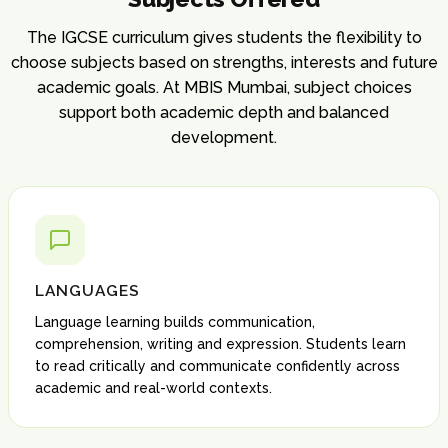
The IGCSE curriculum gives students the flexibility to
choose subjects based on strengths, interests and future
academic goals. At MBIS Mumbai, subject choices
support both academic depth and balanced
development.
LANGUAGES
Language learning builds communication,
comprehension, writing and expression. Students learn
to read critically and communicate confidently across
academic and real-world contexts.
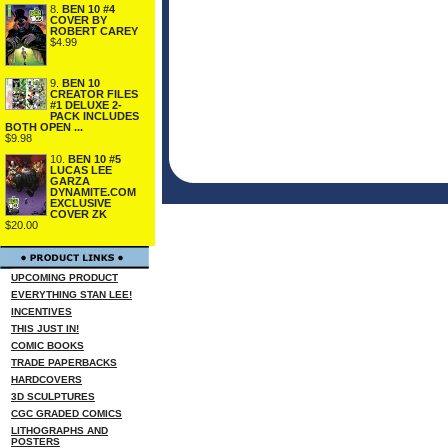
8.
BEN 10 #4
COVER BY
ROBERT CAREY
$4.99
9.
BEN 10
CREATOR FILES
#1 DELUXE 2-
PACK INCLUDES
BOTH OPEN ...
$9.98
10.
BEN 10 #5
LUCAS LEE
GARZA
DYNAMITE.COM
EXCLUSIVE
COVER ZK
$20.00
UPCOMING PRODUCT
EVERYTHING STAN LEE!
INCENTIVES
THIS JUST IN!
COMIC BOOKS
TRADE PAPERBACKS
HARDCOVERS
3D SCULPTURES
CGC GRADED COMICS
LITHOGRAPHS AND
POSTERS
* * *
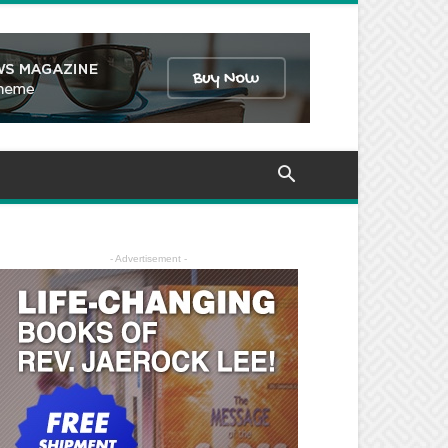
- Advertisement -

**Task item:** Across the entries above, find each line with the word "academic" and please copy it out.

**Response:**
academic goals. At MBIS Mumbai, subject choices
support both academic depth and balanced
academic and real-world contexts.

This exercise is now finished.